═══ Data extract ═══

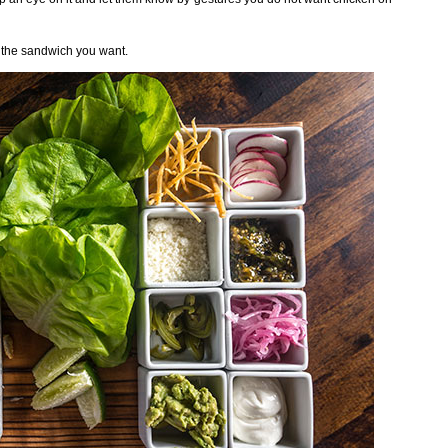
 the sandwich you want.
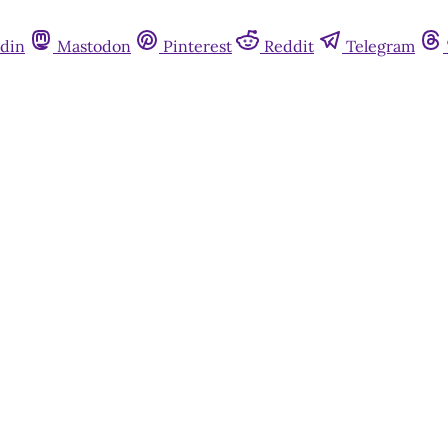
din
Mastodon
Pinterest
Reddit
Telegram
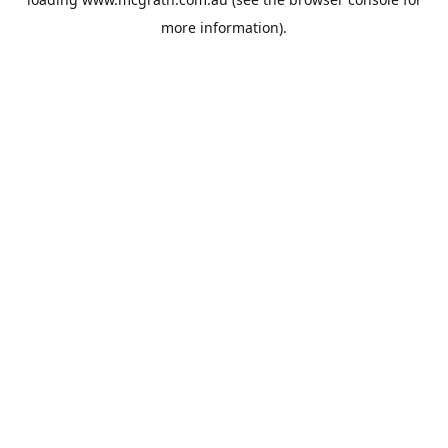
more information).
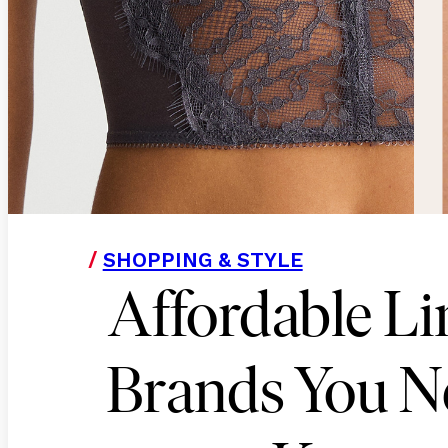
/
SHOPPING & STYLE
Affordable Li
Brands You N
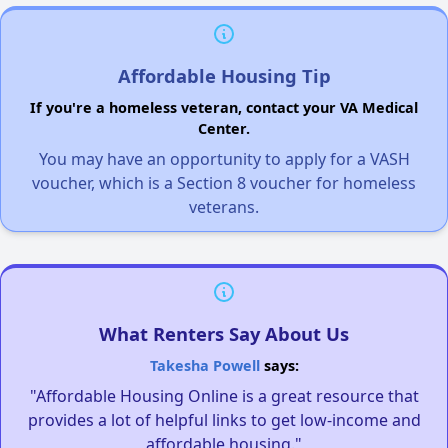
Affordable Housing Tip
If you're a homeless veteran, contact your VA Medical
Center.
You may have an opportunity to apply for a VASH
voucher, which is a Section 8 voucher for homeless
veterans.
What Renters Say About Us
Takesha Powell
says:
"Affordable Housing Online is a great resource that
provides a lot of helpful links to get low-income and
affordable housing."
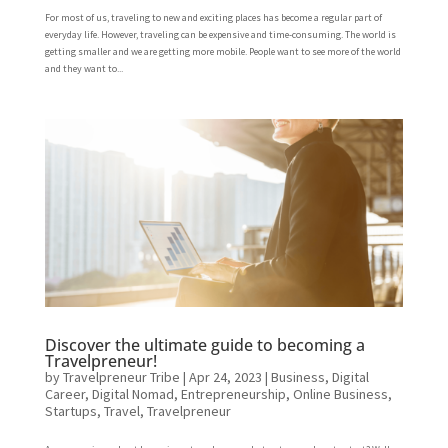
For most of us, traveling to new and exciting places has become a regular part of
everyday life. However, traveling can be expensive and time-consuming. The world is
getting smaller and we are getting more mobile. People want to see more of the world
and they want to...
Discover the ultimate guide to becoming a
Travelpreneur!
by
Travelpreneur Tribe
|
Apr 24, 2023
|
Business
,
Digital
Career
,
Digital Nomad
,
Entrepreneurship
,
Online Business
,
Startups
,
Travel
,
Travelpreneur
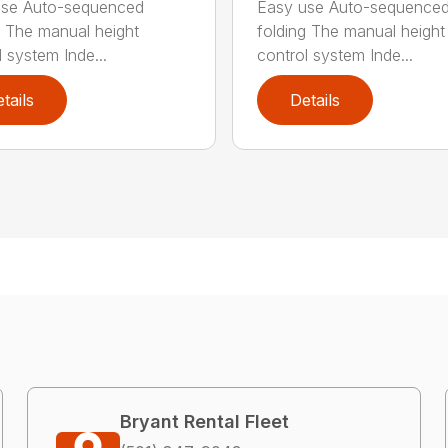
use Auto-sequenced
Easy use Auto-sequence
g The manual height
folding The manual height
l system Inde...
control system Inde...
tails
Details
Bryant Rental Fleet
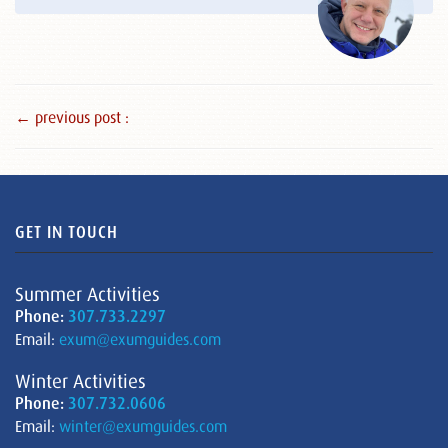
← previous post :
GET IN TOUCH
Summer Activities
Phone:
307.733.2297
Email:
exum@exumguides.com
Winter Activities
Phone:
307.732.0606
Email:
winter@exumguides.com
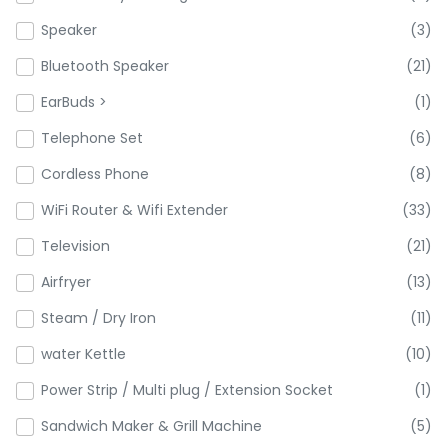
Speaker
(3)
Bluetooth Speaker
(21)
EarBuds >
(1)
Telephone Set
(6)
Cordless Phone
(8)
WiFi Router & Wifi Extender
(33)
Television
(21)
Airfryer
(13)
Steam / Dry Iron
(11)
water Kettle
(10)
Power Strip / Multi plug / Extension Socket
(1)
Sandwich Maker & Grill Machine
(5)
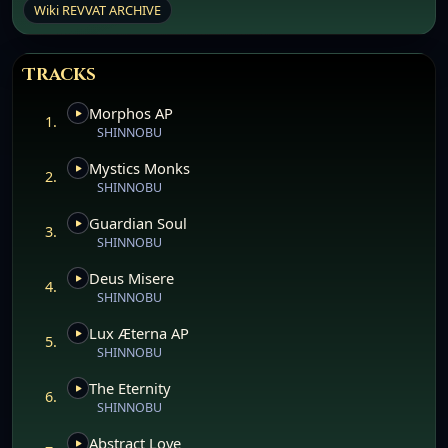
Wiki REVVAT ARCHIVE
Tracks
Morphos AP
1.
SHINNOBU
Mystics Monks
2.
SHINNOBU
Guardian Soul
3.
SHINNOBU
Deus Misere
4.
SHINNOBU
Lux Æterna AP
5.
SHINNOBU
The Eternity
6.
SHINNOBU
Abstract Love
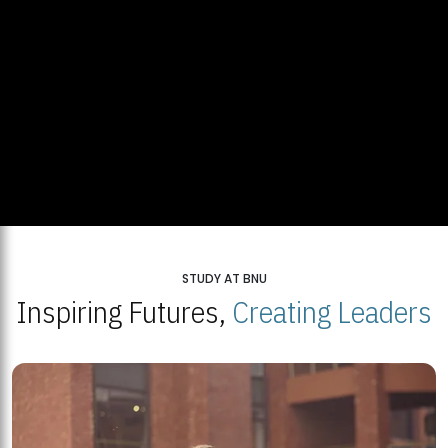
STUDY AT BNU
Inspiring Futures,
Creating Leaders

═══

● **Task to carry out**
Transcribe exactly the lines that run from the first line of the records above through the line with "Sandwich Maker & Grill Machine", and include both of those lines; pictures stay out.

● **Written answer**
 the sandwich you want.
din
Mastodon
Pinterest
Reddit
Telegram
more information).
/
SHOPPING & STYLE
Affordable Li
Brands You N
Affordable Housing Tip
If you're a homeless veteran, contact your VA Medical
Center.
You may have an opportunity to apply for a VASH
voucher, which is a Section 8 voucher for homeless
veterans.
What Renters Say About Us
Takesha Powell
says:
"Affordable Housing Online is a great resource that
provides a lot of helpful links to get low-income and
affordable housing."
For most of us, traveling to new and exciting places has become a regular part of
everyday life. However, traveling can be expensive and time-consuming. The world is
getting smaller and we are getting more mobile. People want to see more of the world
and they want to...
Discover the ultimate guide to becoming a
Travelpreneur!
by
Travelpreneur Tribe
|
Apr 24, 2023
|
Business
,
Digital
Career
,
Digital Nomad
,
Entrepreneurship
,
Online Business
,
Startups
,
Travel
,
Travelpreneur
use Auto-sequenced
Easy use Auto-sequence
g The manual height
folding The manual height
l system Inde...
control system Inde...
tails
Details
Bryant Rental Fleet
← previous post :
GET IN TOUCH
Summer Activities
Phone:
307.733.2297
Email:
exum@exumguides.com
Winter Activities
Phone:
307.732.0606
Email:
winter@exumguides.com
Speaker
(3)
Bluetooth Speaker
(21)
EarBuds >
(1)
Telephone Set
(6)
Cordless Phone
(8)
WiFi Router & Wifi Extender
(33)
Television
(21)
Airfryer
(13)
Steam / Dry Iron
(11)
water Kettle
(10)
Power Strip / Multi plug / Extension Socket
(1)
Sandwich Maker & Grill Machine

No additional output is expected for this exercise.